Levanon studies genetic information and how it can be altered. Levanon and his group are developing the warranted technology and algorithms to delineate the full extent of RNA and DNA editing in human and animal models, determining the global editing levels in various physiological and pathological conditions, and creating an affordable and accurate genomic wide screen for editing detection.
They aim to better understand the biological function of RNA editing, mainly in the nervous system, as well as the role of editing in primate evolution.
Systems Biology and Bio-Medicine
When cells replicate and pass down their genetic content or transcribe RNA, their genetic content stays constant. However, certain enzymes present in the cell can change or ‘edit’ particular sequences in the DNA as well as in the RNA. Until recently, such editing events were considered rare.
Yet it is now known that this editing process can have a significant impact on human health. Levanon and his team use computational biology approaches together with updated sequencing technologies to quantify the prevalence of this editing activity. As a result they have discovered numerous DNA and RNA editing sites.
One common edit consists of a genomic encoded nucleotide Adenosine (A) being transformed in some of the RNA molecules into Inosine (I). This particular edit leads to transcriptome diversity and is important for normal brain function.
Until recently, only a handful of functional sites have been identified in mammals. Levanon and his partners developed an unbiased assay to screen more than 36,000 computationally predicted nonrepetitive A-to-I candidate sites using massively parallel target capture and DNA sequencing. They detected a comprehensive set of several hundred human RNA editing sites by comparing genomic DNA with RNAs from seven tissues of a single individual.

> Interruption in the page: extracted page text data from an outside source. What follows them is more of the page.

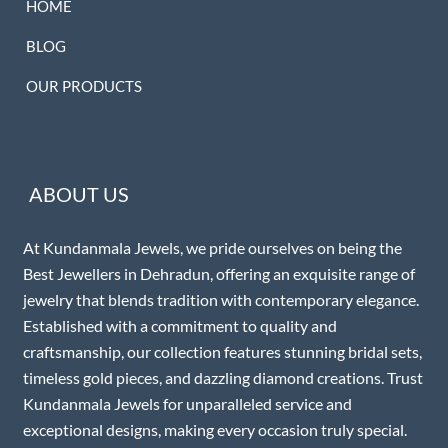
HOME
BLOG
OUR PRODUCTS
ABOUT US
At Kundanmala Jewels, we pride ourselves on being the
Best Jewellers in Dehradun, offering an exquisite range of
jewelry that blends tradition with contemporary elegance.
Established with a commitment to quality and
craftsmanship, our collection features stunning bridal sets,
timeless gold pieces, and dazzling diamond creations. Trust
Kundanmala Jewels for unparalleled service and
exceptional designs, making every occasion truly special.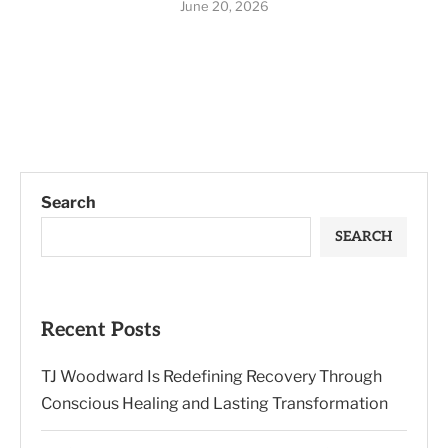
June 20, 2026
Search
SEARCH
Recent Posts
TJ Woodward Is Redefining Recovery Through
Conscious Healing and Lasting Transformation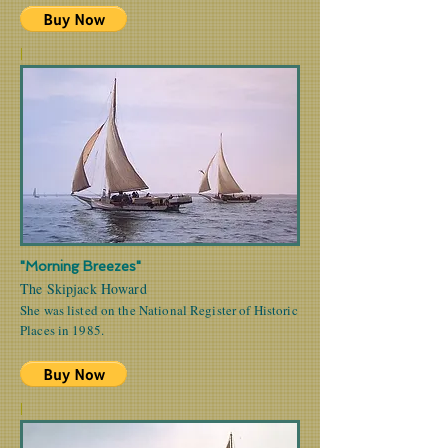
|
"Morning Breezes"
The Skipjack Howard
She was listed on the National Register of Historic
Places in 1985.
|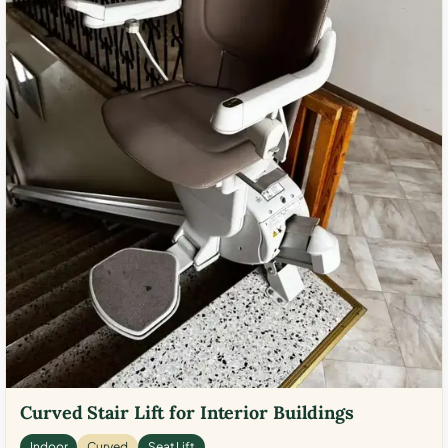
Curved Stair Lift for Interior Buildings
Indoor
Curved
Seat Lift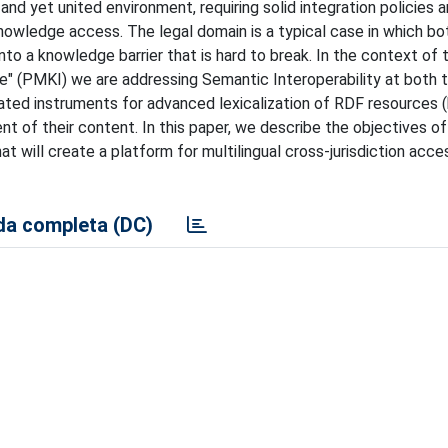
 and yet united environment, requiring solid integration policies 
nowledge access. The legal domain is a typical case in which bo
to a knowledge barrier that is hard to break. In the context of 
re" (PMKI) we are addressing Semantic Interoperability at both 
inated instruments for advanced lexicalization of RDF resources
nt of their content. In this paper, we describe the objectives of
at will create a platform for multilingual cross-jurisdiction acces
a completa (DC)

The specificity of the profiling method was supported by observations of enrichment with known features of targets of adenosine deaminases acting on RNA (ADAR), as well as validation by means of capillary sequencing. This efficient approach greatly expands the repertoire of RNA editing targets and can be applied to studies involving RNA editing that is related human diseases.
Looking to the Future
Levanon and his team have shown that RNA editing occurs with a high prevalence in the brain cells of humans and primates. Their work on discovering a link between editing rate and other conditions, such as age, has major implications for research into neurodegenerative diseases such as Alzheimer’s, Huntington’s, and Parkinson’s diseases, as well as Down syndrome, depression, and Lou Gehrig disease (ALS).
In addition, research conducted in Levanon’s lab will have relevant applications for understanding the mechanisms underlying cancer. In several cancer types, the RNA editing process becomes unregulated, which may help the cancer cells to proliferate. The new method for screening genetic material and detecting these editing changes is an innovation that will likely help scientists further understand the biological basis of cancer and other diseases.